Children, Parents, Bullying

Bullying Part 1: Parents Who Bully Their Children

Bullying. This topic has been addressed in The New York Times alone over 200 times in the past 10 years. Children, teens and adults are being “terrorized” at school and at work. Suicides and violent crimes are being blamed on the concept of bullying. But, are we as parents raising a generation of bullies without even realizing it? When we think of a bully, we think of someone who forces people to do something they don’t want to do. A bully may use physical or verbal force to accomplish a goal. Now, as parents, we may feel like we force our children to do things against their wills all day long! However, it is possible to parent a child without bullying a child. Today, I am not addressing what people would call abuse. Abuse is easy to identify. You see a parent hitting, scorning, or degrading a child, and you can peg it no problem. But, bullying isn’t as easy to identify. Many sweet, well-meaning parents are inadvertently teaching their children to submit to a life of bullying.

Perhaps bullying is a strong word, but let me explain. I tell Susie to come over here. Susie chooses to ignore me, but I really need her over here. So, I walk over to Susie and force her to stop what she is doing and  to come over to where I told her to come. (I can even be doing this with a smile on my face.) Most parents would look at this situation and think, “Wow. I won. I wanted her to come over here, and she is over here. Case closed.”

Wrong. Susie actually learned that if someone is bigger than her, then she has to listen to that person. If the person isn’t bigger than her,and can’t force her to comply, then no problem. She can keep doing whatever she pleases. Essentially, you bully your child into submission by not teaching her to choose to obey. When Susie, of her own free will, stops what she is doing and comes over to me, only then have I trained her properly.

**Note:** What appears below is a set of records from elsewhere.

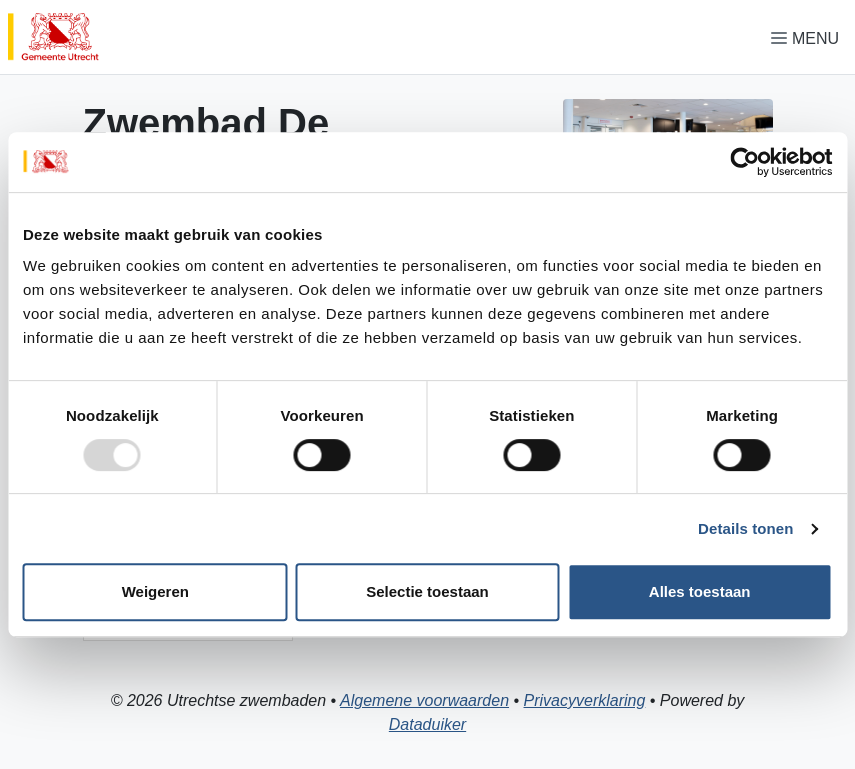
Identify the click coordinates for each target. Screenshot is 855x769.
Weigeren (155, 591)
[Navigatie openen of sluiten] (809, 37)
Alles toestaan (700, 591)
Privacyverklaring (585, 700)
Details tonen (745, 528)
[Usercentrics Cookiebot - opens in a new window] (744, 162)
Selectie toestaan (427, 591)
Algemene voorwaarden (424, 700)
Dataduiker (427, 724)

Training a child to choose submission is proactive versus reactive parenting. Reactive parenting may accomplish a short term goal ( I need her over here and now she is over here), but it does not give the child the tools he/she will need to succeed on a long-term basis. Now, I’m not saying that I have always done this perfectly. And, obviously, if my child is running into the street and I tell him to come back here, I certainly am not going to sit around and wait for him to choose to obey. You better believe I am going to do some manhandling to get him to safety! But, this concept is so interesting to me, because if I can train my children to choose obedience, I am giving them such a head start in life.  I am empowering him to choose to conform to social norms, and more importantly, to godly principals, on his own, without being forced.

God is certainly not going to manhandle us into obedience. He gives commandments and then lets us choose. God will not lovingly take us by the hand and lead us to heaven against our will. In fact, Hebrews 12:6 says, “For whom the Lord loveth he chasteneth…” He gives us the commandments  in His word. If we choose not to obey, God doesn’t just ignore us, He chastens us. What does His chastening do? It helps us to associate negative consequences with our negative choices, and it allows us to choose not to make those negative choices again. Negative consequences  increase our intelligence and make us more equipped to respond correctly the next time. It’s not about forced submission. It’s about training and being proactive.

When we parent in this “lovingly force a child to submit” style, we are not only giving our children a skewed outlook on spiritual and social reality, but we are also insulting their intelligence. We are not equipping them to make right decisions. So, what happens when we are not around to force them to submit to what is right?  We have raised children who:

1. will not choose to do what is right on a consistent basis and,

2. will grow up to bully and be bullied.